Please reproduce the data exactly and omit the pictures.

Dataset entries
*-*-*
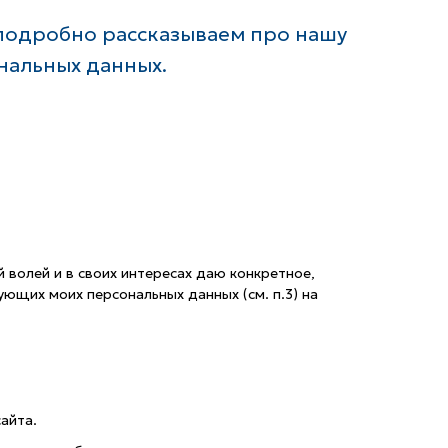
 подробно рассказываем про нашу
нальных данных.
волей и в своих интересах даю конкретное,
ющих моих персональных данных (см. п.3) на
айта.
*-*-*
WRITTEN ANSWER:
 подробно рассказываем про нашу
нальных данных.
волей и в своих интересах даю конкретное,
ющих моих персональных данных (см. п.3) на
айта.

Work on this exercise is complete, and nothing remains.